Rosette currently is working on wishes for six children. “When I first met Victoria, she told me she wished to meet her favorite Disney Princess Ariel, and when I visited her the second time at her home she offered me a Tamarind candy, my favorite Mexican candy growing up!” said Rosette.
“Victoria and I have grown to have a really special bond, and when I drove home that night, her mom sent me a picture of her sleeping with the little mermaid I gave her and it was so touching,” she continued.
Rosette, who is bilingual, is happy to have found a volunteer community where she can use her skills to better connect with Spanish-speaking children and their families.

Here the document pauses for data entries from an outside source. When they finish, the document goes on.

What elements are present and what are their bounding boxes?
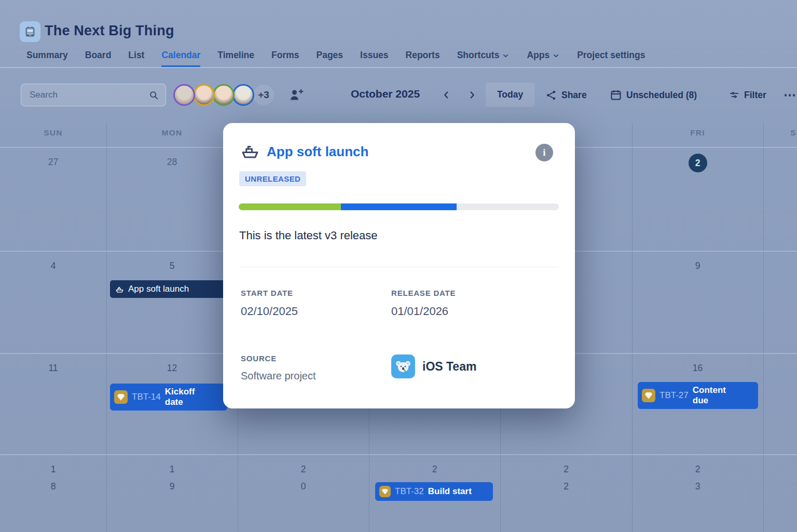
- tab-calendar[interactable]: Calendar: [161, 50, 200, 67]
- tab-shortcuts[interactable]: Shortcuts: [457, 50, 510, 67]
- calendar-date: 1 9: [106, 461, 238, 495]
- unscheduled-label: Unscheduled (8): [626, 90, 697, 101]
- gem-icon: [379, 486, 391, 497]
- grid-line-horizontal: [0, 454, 797, 455]
- tab-label: Apps: [527, 50, 549, 61]
- gem-glyph: [382, 489, 388, 495]
- start-date-label: START DATE: [241, 289, 293, 297]
- tab-label: Project settings: [577, 50, 645, 61]
- issue-key: TBT-14: [132, 392, 161, 402]
- tab-label: Issues: [360, 50, 388, 61]
- tab-project-settings[interactable]: Project settings: [577, 50, 645, 67]
- share-icon: [545, 89, 557, 101]
- day-header-mon: MON: [106, 128, 238, 138]
- tab-pages[interactable]: Pages: [317, 50, 343, 67]
- event-label: Kickoff date: [165, 387, 209, 407]
- avatar[interactable]: [232, 84, 254, 106]
- event-label: Build start: [428, 486, 472, 497]
- release-date-value: 01/01/2026: [391, 305, 448, 318]
- tab-list[interactable]: List: [128, 50, 144, 67]
- tab-summary[interactable]: Summary: [26, 50, 68, 67]
- calendar-date: 5: [106, 257, 238, 275]
- search-icon: [148, 89, 159, 101]
- progress-done-segment: [239, 203, 341, 210]
- filter-icon: [729, 89, 740, 101]
- tab-forms[interactable]: Forms: [271, 50, 299, 67]
- info-button[interactable]: i: [535, 144, 553, 161]
- unscheduled-button[interactable]: Unscheduled (8): [610, 86, 697, 104]
- today-date-badge[interactable]: 2: [689, 154, 707, 172]
- share-button[interactable]: Share: [545, 86, 587, 104]
- project-logo: [20, 21, 40, 42]
- chevron-left-icon: [441, 89, 452, 101]
- next-month-button[interactable]: [464, 87, 480, 103]
- ship-icon: [239, 141, 261, 161]
- calendar-date: 28: [106, 154, 238, 171]
- tab-apps[interactable]: Apps: [527, 50, 560, 67]
- bus-icon: [23, 25, 37, 38]
- page-title: The Next Big Thing: [45, 23, 174, 39]
- calendar-date: 16: [632, 360, 763, 377]
- tab-label: List: [128, 50, 144, 61]
- previous-month-button[interactable]: [438, 87, 454, 103]
- tab-issues[interactable]: Issues: [360, 50, 388, 67]
- calendar-date: 1 8: [0, 461, 106, 495]
- tab-board[interactable]: Board: [85, 50, 112, 67]
- month-label: October 2025: [351, 88, 420, 100]
- calendar-event-tbt-14[interactable]: TBT-14Kickoff date: [110, 384, 227, 411]
- release-date-label: RELEASE DATE: [391, 289, 456, 297]
- calendar-date: 12: [106, 360, 238, 377]
- source-label: SOURCE: [241, 354, 277, 363]
- calendar-event-tbt-27[interactable]: TBT-27Content due: [638, 382, 758, 409]
- gem-glyph: [645, 392, 652, 399]
- avatar-overflow-count[interactable]: +3: [253, 85, 274, 105]
- release-description: This is the latest v3 release: [239, 229, 378, 242]
- person-add-icon: [288, 87, 304, 103]
- gem-icon: [642, 389, 655, 402]
- search-input[interactable]: [29, 89, 148, 101]
- tab-label: Pages: [317, 50, 343, 61]
- chevron-down-icon: [502, 52, 510, 60]
- calendar-date: 2 2: [500, 461, 632, 495]
- calendar-date: 4: [0, 257, 106, 275]
- calendar-event-tbt-32[interactable]: TBT-32Build start: [375, 482, 493, 501]
- avatar[interactable]: [213, 84, 235, 106]
- popup-divider: [239, 267, 559, 267]
- filter-button[interactable]: Filter: [729, 86, 766, 104]
- tab-label: Shortcuts: [457, 50, 500, 61]
- release-progress-bar: [239, 203, 559, 210]
- calendar-icon: [610, 89, 622, 101]
- info-icon: i: [543, 147, 545, 158]
- add-person-button[interactable]: [286, 86, 306, 104]
- tab-bar-divider: [0, 67, 797, 68]
- status-badge: UNRELEASED: [239, 171, 306, 186]
- chevron-right-icon: [466, 89, 478, 101]
- day-header-fri: FRI: [632, 128, 763, 138]
- calendar-date: 2 0: [238, 461, 369, 495]
- filter-label: Filter: [744, 90, 766, 101]
- avatar[interactable]: [173, 84, 195, 106]
- chevron-down-icon: [552, 52, 560, 60]
- today-button[interactable]: Today: [486, 83, 534, 107]
- progress-inprogress-segment: [341, 203, 456, 210]
- tab-label: Timeline: [217, 50, 254, 61]
- more-button[interactable]: ⋯: [784, 86, 796, 104]
- tab-reports[interactable]: Reports: [406, 50, 440, 67]
- tab-bar: SummaryBoardListCalendarTimelineFormsPag…: [26, 50, 645, 67]
- grid-line-vertical: [763, 122, 764, 532]
- calendar-date: 2 3: [632, 461, 763, 495]
- source-value: Software project: [241, 370, 316, 382]
- search-box[interactable]: [21, 84, 166, 106]
- day-header-sun: SUN: [0, 128, 106, 138]
- avatar[interactable]: [193, 84, 215, 106]
- tab-label: Forms: [271, 50, 299, 61]
- team-avatar: [391, 354, 415, 378]
- tab-label: Reports: [406, 50, 440, 61]
- release-details-popup: App soft launch i UNRELEASED This is the…: [223, 123, 575, 408]
- gem-glyph: [117, 394, 125, 401]
- tab-timeline[interactable]: Timeline: [217, 50, 254, 67]
- koala-icon: [394, 358, 412, 375]
- issue-key: TBT-27: [659, 390, 689, 401]
- calendar-date: 27: [0, 154, 106, 171]
- issue-key: TBT-32: [395, 486, 424, 497]
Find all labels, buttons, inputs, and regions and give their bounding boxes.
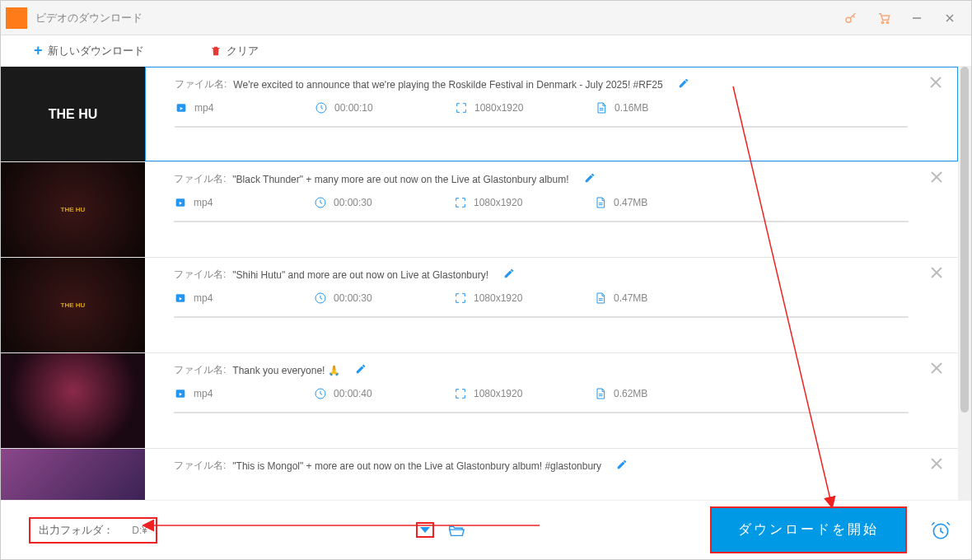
scrollbar-thumb[interactable] [960, 67, 969, 413]
download-item[interactable]: ファイル名: Thank you everyone! 🙏 mp4 00:00:4… [1, 353, 958, 449]
footer: 出力フォルダ： D:¥ ダウンロードを開始 [1, 500, 971, 559]
remove-item-button[interactable] [930, 362, 943, 375]
remove-item-button[interactable] [930, 457, 943, 470]
remove-item-button[interactable] [930, 170, 943, 184]
item-details: ファイル名: We're excited to announce that we… [145, 67, 958, 161]
format-cell: mp4 [175, 101, 315, 114]
resolution-value: 1080x1920 [474, 388, 522, 399]
resolution-cell: 1080x1920 [454, 196, 594, 209]
output-folder-group: 出力フォルダ： D:¥ [29, 517, 157, 544]
download-item[interactable]: ファイル名: "This is Mongol" + more are out n… [1, 449, 958, 500]
clear-button[interactable]: クリア [210, 44, 259, 58]
edit-filename-button[interactable] [347, 363, 367, 377]
edit-filename-button[interactable] [576, 172, 596, 186]
toolbar: + 新しいダウンロード クリア [1, 35, 971, 67]
window-title: ビデオのダウンロード [35, 11, 143, 26]
filename-row: ファイル名: "Black Thunder" + many more are o… [174, 172, 909, 186]
filename-label: ファイル名: [174, 363, 226, 377]
format-cell: mp4 [174, 196, 314, 209]
progress-bar [175, 126, 908, 128]
size-cell: 0.47MB [594, 196, 734, 209]
duration-value: 00:00:30 [334, 292, 372, 304]
format-value: mp4 [194, 197, 213, 208]
duration-cell: 00:00:30 [314, 292, 454, 305]
svg-point-2 [886, 21, 888, 23]
thumbnail [1, 449, 145, 500]
duration-cell: 00:00:30 [314, 196, 454, 209]
meta-row: mp4 00:00:30 1080x1920 0.47MB [174, 196, 909, 209]
folder-open-icon[interactable] [447, 521, 465, 539]
download-item[interactable]: THE HU ファイル名: We're excited to announce … [1, 67, 958, 162]
progress-bar [174, 221, 909, 222]
format-cell: mp4 [174, 292, 314, 305]
app-window: ビデオのダウンロード + 新しいダウンロード クリア THE HU [0, 0, 972, 560]
filename-row: ファイル名: We're excited to announce that we… [175, 77, 908, 91]
duration-value: 00:00:10 [334, 102, 373, 114]
format-value: mp4 [194, 388, 213, 399]
duration-value: 00:00:40 [334, 388, 372, 399]
size-cell: 0.47MB [594, 292, 734, 305]
filename-value: "Shihi Hutu" and more are out now on Liv… [232, 269, 488, 281]
output-folder-label: 出力フォルダ： [39, 523, 114, 538]
key-icon[interactable] [834, 2, 867, 35]
titlebar: ビデオのダウンロード [1, 1, 971, 35]
start-download-button[interactable]: ダウンロードを開始 [712, 508, 905, 552]
duration-value: 00:00:30 [334, 197, 372, 208]
new-download-button[interactable]: + 新しいダウンロード [34, 42, 144, 59]
download-item[interactable]: THE HU ファイル名: "Black Thunder" + many mor… [1, 162, 958, 258]
filename-row: ファイル名: Thank you everyone! 🙏 [174, 363, 909, 377]
meta-row: mp4 00:00:40 1080x1920 0.62MB [174, 387, 909, 400]
resolution-cell: 1080x1920 [455, 101, 595, 114]
edit-filename-button[interactable] [608, 459, 628, 473]
size-cell: 0.16MB [595, 101, 735, 114]
size-value: 0.47MB [614, 292, 647, 304]
scrollbar[interactable] [958, 67, 971, 500]
new-download-label: 新しいダウンロード [48, 44, 144, 58]
resolution-value: 1080x1920 [474, 292, 522, 304]
filename-value: Thank you everyone! 🙏 [232, 365, 339, 376]
download-item[interactable]: THE HU ファイル名: "Shihi Hutu" and more are … [1, 258, 958, 353]
filename-value: We're excited to announce that we're pla… [233, 79, 662, 91]
resolution-cell: 1080x1920 [454, 387, 594, 400]
item-details: ファイル名: Thank you everyone! 🙏 mp4 00:00:4… [145, 353, 958, 448]
resolution-value: 1080x1920 [474, 102, 523, 114]
thumbnail: THE HU [1, 258, 145, 352]
resolution-value: 1080x1920 [474, 197, 522, 208]
cart-icon[interactable] [867, 2, 900, 35]
remove-item-button[interactable] [929, 76, 942, 89]
format-value: mp4 [194, 102, 213, 114]
progress-bar [174, 316, 909, 318]
filename-value: "This is Mongol" + more are out now on t… [232, 460, 601, 472]
item-details: ファイル名: "Black Thunder" + many more are o… [145, 162, 958, 257]
path-dropdown[interactable] [416, 522, 434, 538]
item-details: ファイル名: "Shihi Hutu" and more are out now… [145, 258, 958, 352]
duration-cell: 00:00:40 [314, 387, 454, 400]
filename-label: ファイル名: [174, 459, 226, 473]
content-area: THE HU ファイル名: We're excited to announce … [1, 67, 971, 500]
filename-label: ファイル名: [174, 172, 226, 186]
resolution-cell: 1080x1920 [454, 292, 594, 305]
format-cell: mp4 [174, 387, 314, 400]
thumbnail [1, 353, 145, 448]
edit-filename-button[interactable] [670, 77, 689, 91]
close-button[interactable] [933, 2, 966, 35]
output-path: D:¥ [119, 525, 147, 536]
progress-bar [174, 412, 909, 413]
size-value: 0.16MB [615, 102, 648, 114]
size-value: 0.62MB [614, 388, 647, 399]
thumbnail: THE HU [1, 67, 145, 161]
filename-label: ファイル名: [174, 268, 226, 282]
minimize-button[interactable] [900, 2, 933, 35]
filename-value: "Black Thunder" + many more are out now … [232, 174, 568, 185]
remove-item-button[interactable] [930, 266, 943, 279]
alarm-clock-icon[interactable] [930, 520, 951, 541]
duration-cell: 00:00:10 [315, 101, 455, 114]
trash-icon [210, 45, 222, 57]
meta-row: mp4 00:00:30 1080x1920 0.47MB [174, 292, 909, 305]
edit-filename-button[interactable] [495, 268, 515, 282]
thumbnail: THE HU [1, 162, 145, 257]
svg-point-1 [881, 21, 883, 23]
filename-label: ファイル名: [175, 77, 227, 91]
filename-row: ファイル名: "Shihi Hutu" and more are out now… [174, 268, 909, 282]
download-list: THE HU ファイル名: We're excited to announce … [1, 67, 958, 500]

“I love the hands-on aspect and how you can have one-on-one conversations with the people you are helping,” she said. “Granting a wish isn’t something that you do once and forget; it is something you will take with you for the rest of your life.”
“These kids lose their identity, their friends, and their way of life, but a wish gives them hope,” she continued. “I go to bed at night feeling good about my place in the world, I really believe this is my purpose and God put me on this earth to help kids. I know this is what I’m meant to do.”
In addition to her work granting wishes, Rosette is an active member of the Valley of the Sun 20-30 club which is a philanthropic organization for professional women. Rosette is also dedicated to serving children all over the world.
“I traveled to Guatemala last summer to a build eco-friendly classroom out of recycled materials. This trip solidified one of my life purposes, to impact the lives of others, especially children,” she said.
If she could have her one true wish, Rosette says she would end child obesity.